Onde, che questo mar turbate spesso, come turba anco me la gelosia, venite a starvi meco in compagnia, poi che mi sète sì care e sì presso: così fiero Austro ed Aquilon con esso men importuno e men crudo vi sia; così triegua talor Eolo vi dia, quel ch'a me da l'amor non m'è concesso. Lassa, ch'io ho da pianger tanto e tanto, che l'umor, che per gli occhi verso fore, è poco o nulla, se fosse altrettanto. Voi mi darete voi del vostro umore quanto mi basti a disfogar il pianto, che si conviene a l'alto mio dolore.
S'avien ch'un giorno Amor a me mi renda, e mi ritolga a questo empio signore; di che paventa e non vorrebbe, il core, tal gioia del penar suo par che prenda; voi chiamerete invan la mia stupenda fede, e l'immenso e smisurato amore, di vostra crudeltà, di vostro errore tardi pentite, ove non è chi intenda. Ed io cantando la mia libertade, da così duri lacci e crudi sciolta, passerò lieta a la futura etade. E, se giusto pregar in ciel s'ascolta, vedrò forse anco in man di crudeltade la vita vostra a mia vendetta involta.
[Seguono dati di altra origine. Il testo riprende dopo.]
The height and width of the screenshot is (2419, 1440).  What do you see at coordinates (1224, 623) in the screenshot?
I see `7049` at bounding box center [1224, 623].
Grazie, che fate mai sempre soggiorno negli occhi ch'amo, e quei poi de le prede, che fan tante di noi, vostra mercede, fanno il tempio d'Amor ricco et adorno, quando scherzate a què bei rai d'intorno cò pargoletti Amor, che v'hanno sede, fate fede a colui de la mia fede, che 'n tante carte omai celebro ed orno. E, se di Grazie avete il nome e l'opra, fatemi graziosi què due giri, ch'a lo splendor del sol stanno di sopra. E, poi c'hanno adescato i miei desiri, fate (così mai morte non li copra) che non mi lascin preda dè martìri.